Claudia Sheinbaum no llegó a Palacio Nacional por casualidad. Llegó con guion del caribe, con enseñanzas de autoritarismo de su antecesor y la misión de dar la segunda etapa de lo que parece terminar en dictadura.
No es que ella improvise. Está repitiendo líneas aprendidas bajo otras siglas y de otras épocas. Aplausos medidos. Discursos de justicia social como manta para cubrir el control.
Que ocupen instalaciones privadas “temporalmente” no es un error: es un mensaje.
Que pidan acceso a datos de usuarios, que fiscalicen medios y empresas: no es entusiasmo por saber tus secretos, es arma de presión.
Que periodistas críticos sean etiquetados como enemigos: no es discurso agresivo aislado, es parte del manual autoritario.
¿Expropiaciones con ese “permiso social” flexible? Están ahí, latentes detrás de cada decreto. Sheinbaum ya promulgó nuevas leyes del sector eléctrico, de hidrocarburos, de planeación, que retoman esa vieja receta estatalista, tipo expropiación chavista a la mexicana.
El SAT, convertido en brazo disciplinario, no basta con recaudar: exige silencio.
Castiga al que protesta, estigmatiza al que investiga, audita al que cuestiona y hasta revisa tus mensajes de WhatsApp o tus ligues en Tinder. Es una política de miedo.
No es casualidad que gigantes como Samsung o Costco se vean sometidos, pero no investigados, con un talante inquisitorial. No sucede por capricho; sucede por estrategia.
¿Nos estamos volviendo una versión casera de la Venezuela de Hugo Chaves?

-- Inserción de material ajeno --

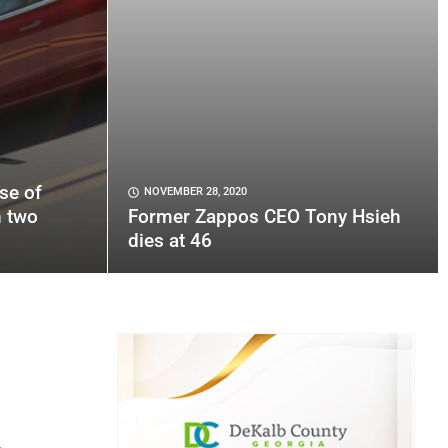
se of
NOVEMBER 28, 2020
n two
Former Zappos CEO Tony Hsieh
dies at 46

Claudia sigue el guion, y el guion no nació en Morena. Viene de una escuela que aprendió a sofocar la disidencia con aplausos, a disfrazar la persecución con decretos, y a llamar “soberanía” a lo que en realidad es control. La receta es vieja: primero se agita el fantasma del enemigo interno; después se desmantela la prensa libre; y cuando el miedo ya se normaliza, se toca el bolsillo del empresario. Todo con la bendición de un pueblo distraído por la retórica del “bien común”.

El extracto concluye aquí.